### Requirement
Output each entry verbatim and exclude every picture from it.

Saved entries:
⟨

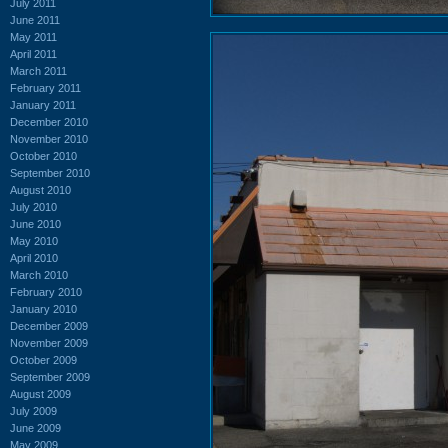
July 2011
June 2011
May 2011
April 2011
March 2011
February 2011
January 2011
December 2010
November 2010
October 2010
September 2010
August 2010
July 2010
June 2010
May 2010
April 2010
March 2010
February 2010
January 2010
December 2009
November 2009
October 2009
September 2009
August 2009
July 2009
June 2009
May 2009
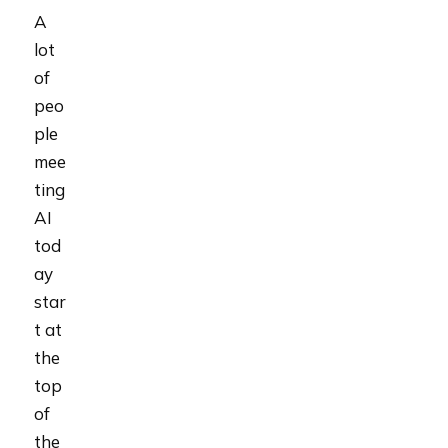
A
lot
of
peo
ple
mee
ting
AI
tod
ay
star
t at
the
top
of
the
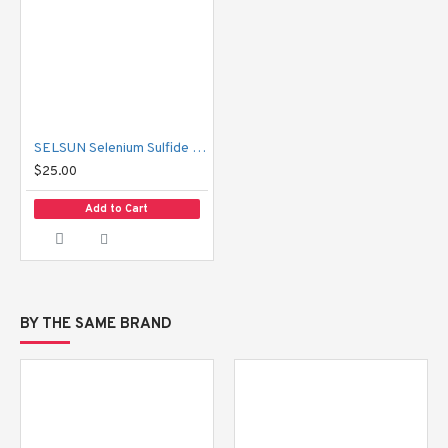
SELSUN Selenium Sulfide Shampoo 120 ml
$25.00
Add to Cart
BY THE SAME BRAND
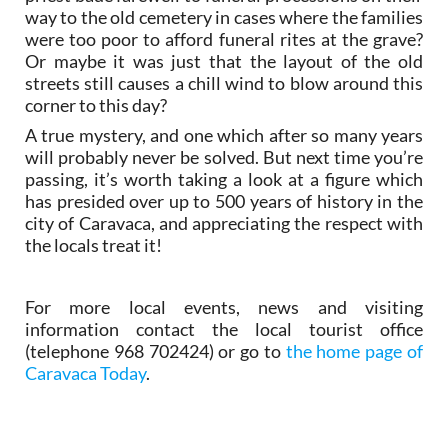
way to the old cemetery in cases where the families
were too poor to afford funeral rites at the grave?
Or maybe it was just that the layout of the old
streets still causes a chill wind to blow around this
corner to this day?
A true mystery, and one which after so many years
will probably never be solved. But next time you’re
passing, it’s worth taking a look at a figure which
has presided over up to 500 years of history in the
city of Caravaca, and appreciating the respect with
the locals treat it!
For more local events, news and visiting
information contact the local tourist office
(telephone 968 702424) or go to
the home page of
Caravaca Today
.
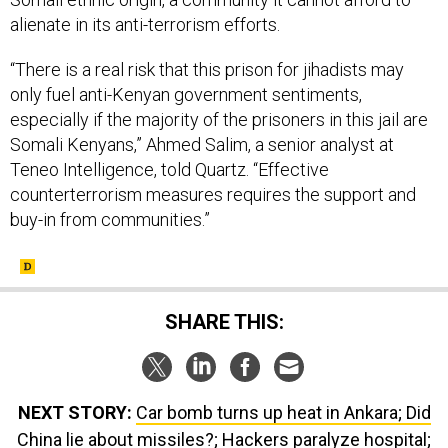
alienate in its anti-terrorism efforts.
“There is a real risk that this prison for jihadists may
only fuel anti-Kenyan government sentiments,
especially if the majority of the prisoners in this jail are
Somali Kenyans,” Ahmed Salim, a senior analyst at
Teneo Intelligence, told Quartz. “Effective
counterterrorism measures requires the support and
buy-in from communities.”
SHARE THIS:
NEXT STORY:
Car bomb turns up heat in Ankara; Did
China lie about missiles?; Hackers paralyze hospital;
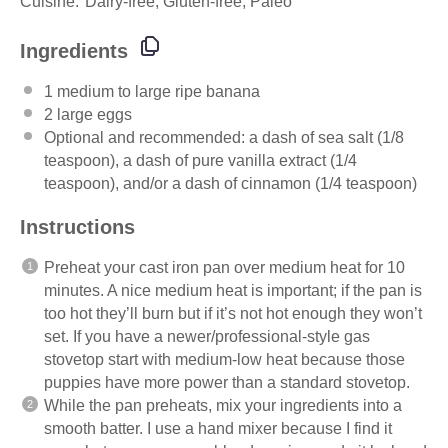
Cuisine:
Dairy-free, Gluten-free, Paleo
Ingredients
1
medium to large ripe banana
2
large eggs
Optional and recommended: a dash of sea salt (1/8
teaspoon), a dash of pure vanilla extract (1/4
teaspoon), and/or a dash of cinnamon (1/4 teaspoon)
Instructions
Preheat your cast iron pan over medium heat for 10
minutes. A nice medium heat is important; if the pan is
too hot they’ll burn but if it’s not hot enough they won’t
set. If you have a newer/professional-style gas
stovetop start with medium-low heat because those
puppies have more power than a standard stovetop.
While the pan preheats, mix your ingredients into a
smooth batter. I use a hand mixer because I find it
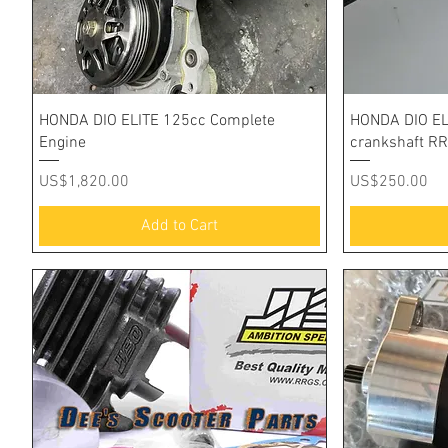
Quick View
HONDA DIO ELITE 125cc Complete
HONDA DIO EL
Engine
crankshaft R
Price
Price
US$1,820.00
US$250.00
Add to Cart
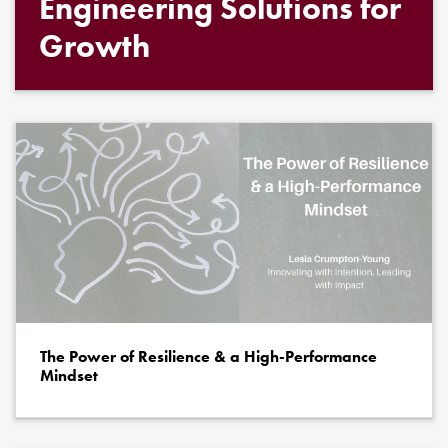
Engineering Solutions for
Growth
The Power of Resilience & a High-Performance
Mindset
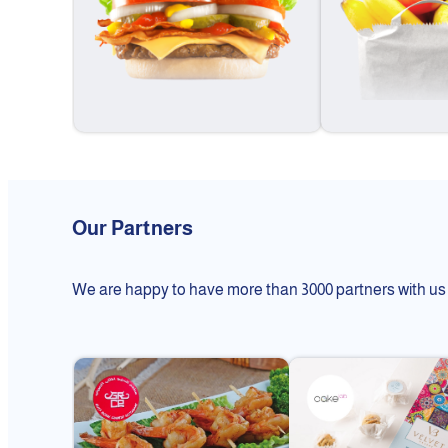
Our Partners
We are happy to have more than 3000 partners with us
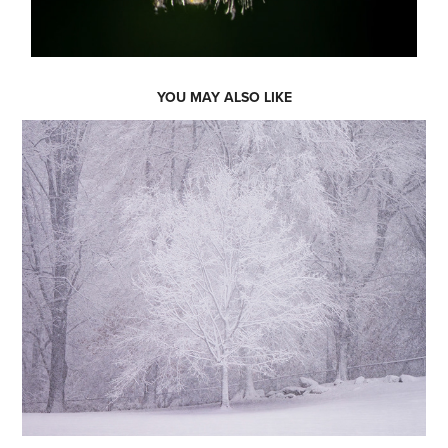
YOU MAY ALSO LIKE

⟩

### Written response
July 2011
June 2011
May 2011
April 2011
March 2011
February 2011
January 2011
December 2010
November 2010
October 2010
September 2010
August 2010
July 2010
June 2010
May 2010
April 2010
March 2010
February 2010
January 2010
December 2009
November 2009
October 2009
September 2009
August 2009
July 2009
June 2009
May 2009
A
lot
of
peo
ple
mee
ting
AI
tod
ay
star
t at
the
top
of
the
SELSUN Selenium Sulfide Shampoo 120 ml
$25.00
Add to Cart
BY THE SAME BRAND
way to the old cemetery in cases where the families
were too poor to afford funeral rites at the grave?
Or maybe it was just that the layout of the old
streets still causes a chill wind to blow around this
corner to this day?
A true mystery, and one which after so many years
will probably never be solved. But next time you’re
passing, it’s worth taking a look at a figure which
has presided over up to 500 years of history in the
city of Caravaca, and appreciating the respect with
the locals treat it!
For more local events, news and visiting
information contact the local tourist office
(telephone 968 702424) or go to
the home page of
Caravaca Today
.
alienate in its anti-terrorism efforts.
“There is a real risk that this prison for jihadists may
only fuel anti-Kenyan government sentiments,
especially if the majority of the prisoners in this jail are
Somali Kenyans,” Ahmed Salim, a senior analyst at
Teneo Intelligence, told Quartz. “Effective
counterterrorism measures requires the support and
buy-in from communities.”
SHARE THIS:
NEXT STORY:
Car bomb turns up heat in Ankara; Did
China lie about missiles?; Hackers paralyze hospital;
Cuisine:
Dairy-free, Gluten-free, Paleo
Ingredients
1
medium to large ripe banana
2
large eggs
Optional and recommended: a dash of sea salt (1/8
teaspoon), a dash of pure vanilla extract (1/4
teaspoon), and/or a dash of cinnamon (1/4 teaspoon)
Instructions
Preheat your cast iron pan over medium heat for 10
minutes. A nice medium heat is important; if the pan is
too hot they’ll burn but if it’s not hot enough they won’t
set. If you have a newer/professional-style gas
stovetop start with medium-low heat because those
puppies have more power than a standard stovetop.
While the pan preheats, mix your ingredients into a
smooth batter. I use a hand mixer because I find it
Quick View
HONDA DIO ELITE 125cc Complete
HONDA DIO EL
Engine
crankshaft R
Price
Price
US$1,820.00
US$250.00
Add to Cart
Engineering Solutions for
Growth
The Power of Resilience & a High-Performance
Mindset
Our Partners
We are happy to have more than 3000 partners with us
YOU MAY ALSO LIKE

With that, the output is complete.